たしかに、何もかも無くなってしまったのだから。
ファーストネームで呼ばないで
Kさんのように津波の話をしてくれる人がいる一方、震災直後のことを具体的には語らない人もいる。「あの時は大変だった」という短い言葉の中にたくさんのことを畳み込んでいるように感じることもある。
お母さんたちを集めてクラフトづくりのワークショップを続けている東京の団体があって、時々お手伝いさせてもらうのだが、芸のないわたしの役割は参加者から名前を聞いて名札を書くこと。あとはおしゃべりするくらい。
その団体では、ファーストネームにちゃん付けで名札を書くのがならわしだ。「めぐみちゃん」とか「しずかちゃん」とか。子どもの頃に呼ばれたように呼び合うことで場が和む。
そんな中、ファーストネームで呼ばれるのを望まない人もいる。何度も会っているし、ファーストネームを知っているから勝手に書いてもいいのだが、ファーストネームはイヤなんだという。
むかしからファーストネームで呼ばれるのが嫌いだっただけなのかもしれない。でも、かつてファーストネームで呼んでくれていた人のことを思い出してしまうからということなのかもしれない。詳しく聞いたわけではないし、聞くに気が引けてしまう思いもある。
乗り越えて生きて行こうとしているのに
「去年の3.11はテレビが張り付いて取材していたので大変でしたが、今年はそんなことないようなので良かったです」
と話してくれたのは陸前高田市の普門寺の住職。住職の話によると、お墓参りに来た人にマイクを向けるクルーがいて困ったのだとか。
震災を経験した人はそれぞれに、人には言えない思いを胸に抱いて生きている。言葉では言い表せない、言い尽くせない思いがある。それでも、前に向かおうとしている。
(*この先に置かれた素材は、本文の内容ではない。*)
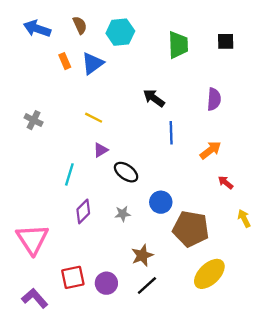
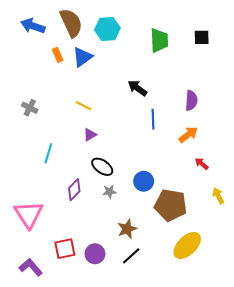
brown semicircle: (80, 25) -> (71, 23), size x1.8
purple semicircle: (214, 99) -> (191, 100), moved
black ellipse: (126, 172) -> (102, 167), moved
cyan line: (69, 174) -> (48, 153), moved

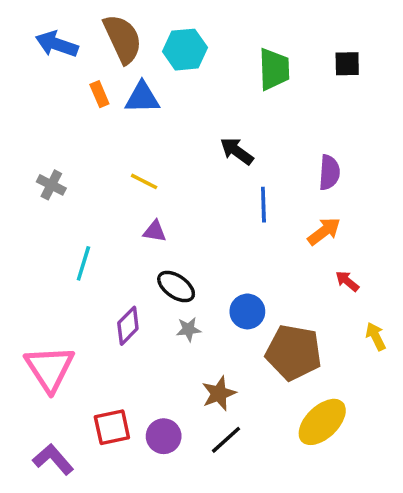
blue triangle: (83, 57) -> (142, 98), turned 35
purple triangle: (90, 135) -> (155, 231), turned 40

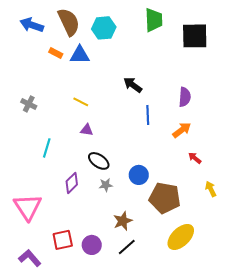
black square: (347, 64) -> (195, 36), size x1.8
green trapezoid: (274, 69) -> (154, 20), moved
orange rectangle: (99, 94) -> (56, 53), turned -40

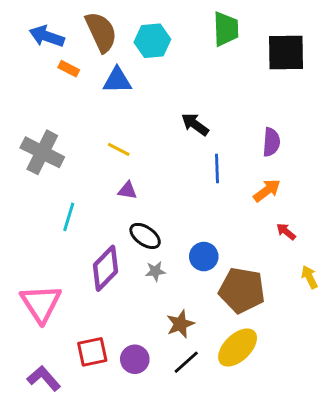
orange rectangle: (56, 53) -> (69, 69), moved
gray cross: (29, 104) -> (42, 152), size x1.8
purple diamond: (72, 183) -> (105, 268), size x1.4
yellow ellipse: (181, 237) -> (238, 348), moved

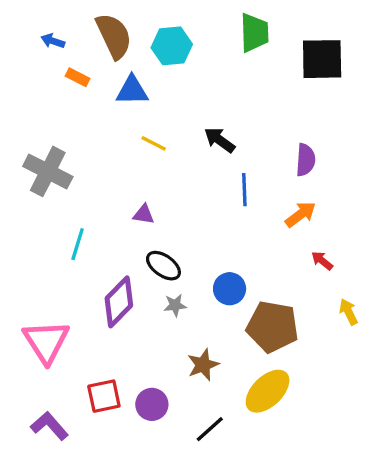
blue arrow: (47, 36) -> (53, 41), size x0.6
yellow line: (119, 149) -> (154, 143), moved
black line: (186, 362) -> (210, 429), moved

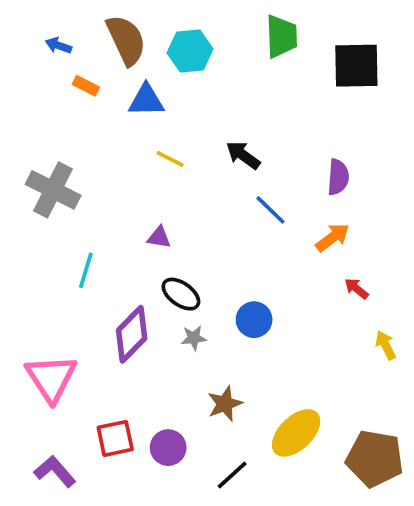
blue line: (244, 190) -> (270, 210), turned -44
brown pentagon: (272, 327) -> (375, 459), moved

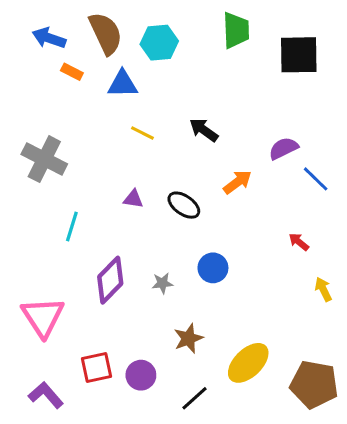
blue arrow: (58, 45) -> (49, 38), size x1.5
purple semicircle: (338, 177) -> (283, 148), turned -120
blue line: (270, 210) -> (316, 179), moved
orange arrow: (333, 237) -> (237, 182), moved
black ellipse: (181, 294) -> (184, 205), moved

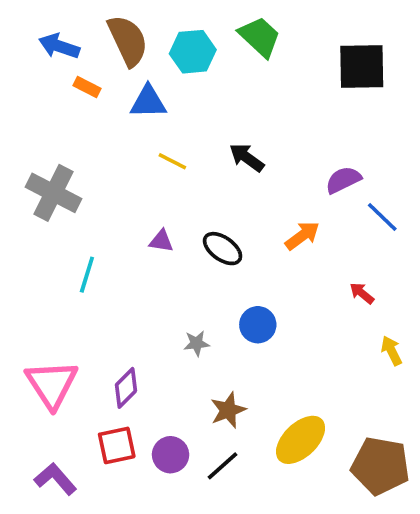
green trapezoid: (236, 30) -> (260, 37), moved, turned -45
orange arrow: (237, 182) -> (302, 236), moved
purple diamond: (110, 280) -> (126, 388), moved, size x0.7
black line: (195, 398) -> (223, 466), moved

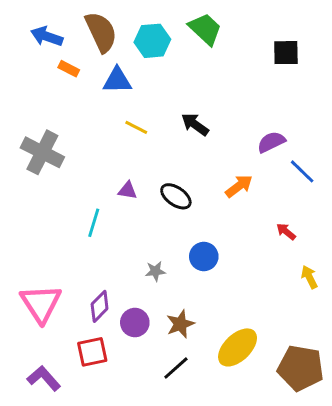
black square: (362, 67) -> (286, 53), size x0.7
cyan line: (87, 275) -> (94, 223), moved
purple circle: (171, 455) -> (135, 323), moved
「そんな気持ちで生きている人たちに、あの時のこと、現在の心境を尋ねたりすると、もう一度あの頃の辛い状況が思い出されて、せっかく前に進もうとしているのが突き落とされてしまうんです」
人は誰も、言葉に尽くせない悲しみを心に抱いて生きている。震災で大切な人を亡くすのと、震災ではない出来事で亡くすのと、大切な人を失うということに関しては同じことだろう。それでも、6年前にここで起きたことはあまりにも大きすぎる。陸前高田だけでも二千人近くの人が命をなくしてしまったのだ。
命を落とされた人の何倍もの人が遺族となってしまったのだ。
3月11日。手を合わせ冥福をお祈りすることしかできない。
そして明日からはまた、立ち上がろうとしている人たちをそっと応援していこう。